Nvidia printed theon September 1, celebrating the 21st anniversary of its first GPU, the GeForce 256. The options and specs unquestionably glance spectacular, as you’ll be able to learn extra in our , , and breakdowns. However, we ended up with relatively a couple of questions, and Nvidia equipped a lot of more information that we are summarizing right here. We’ll be including a lot of this to our primary Ampere structure hub, so that is simply the brand new main points.
First, let’s communicate concerning the Ampere streaming multiprocessor (SM). The largest trade for gaming is most likely the doubling of FP32 efficiency. Each SM now has two FP32 clusters, offering for as much as 128 FMA (fused multply-add) operations consistent with cycle. Half of those are complete FP32 + INT cores, whilst the opposite part is FP32 handiest. That may sound like a possible downside, however typically talking (in particular for gaming workloads) FP32 is a very powerful, INT much less so. It’s a balanced way to spice up general efficiency with out bloating the core an excessive amount of.

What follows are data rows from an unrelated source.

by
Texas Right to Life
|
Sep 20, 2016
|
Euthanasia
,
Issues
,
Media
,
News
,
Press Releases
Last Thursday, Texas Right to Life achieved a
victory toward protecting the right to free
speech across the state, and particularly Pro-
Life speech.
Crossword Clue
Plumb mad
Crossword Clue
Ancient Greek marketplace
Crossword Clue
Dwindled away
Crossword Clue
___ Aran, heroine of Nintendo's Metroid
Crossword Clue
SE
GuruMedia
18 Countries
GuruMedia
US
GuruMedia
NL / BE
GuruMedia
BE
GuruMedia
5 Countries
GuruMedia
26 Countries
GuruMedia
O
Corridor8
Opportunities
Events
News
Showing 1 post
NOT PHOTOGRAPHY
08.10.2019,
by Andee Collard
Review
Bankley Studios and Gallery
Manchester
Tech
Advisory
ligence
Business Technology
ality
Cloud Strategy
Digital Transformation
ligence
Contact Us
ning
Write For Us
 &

To assist feed the beast (TM!), the information trail was once doubled, in conjunction with L1 bandwidth. L1 capability could also be 33% higher, with two times the partition dimension.
One of the opposite adjustments made is that Ampere can concurrently run paintings during the CUDA cores, RT cores, and Tensor cores. This permits a sport to run DLSS to upscale one body whilst on the similar time doing the CUDA and RT calculations for the following body, reducing down on rendering time and making improvements to general efficiency.
For the RT cores, Ampere additionally added capability to interpolate triangle place. This is especially vital for such things as movement blur, the place no longer each and every triangle used to render a scene is on the similar place or time. I’m nonetheless no longer an enormous fan of movement blur in video games, despite the fact that it could be extra life like having a look, however no matter. This trade doubtlessly accelerates ray traversal by way of 8X, so it is crucial addition.
That’s it for the actually new data. Much of the remaining is prior to now identified main points, however we have equipped the total slide deck beneath for many who wish to see extra. There are further main points having a look into the efficiency of Wolfentstein Youngblood, in addition to RTX IO (which we have lined somewhere else in our dialogue of).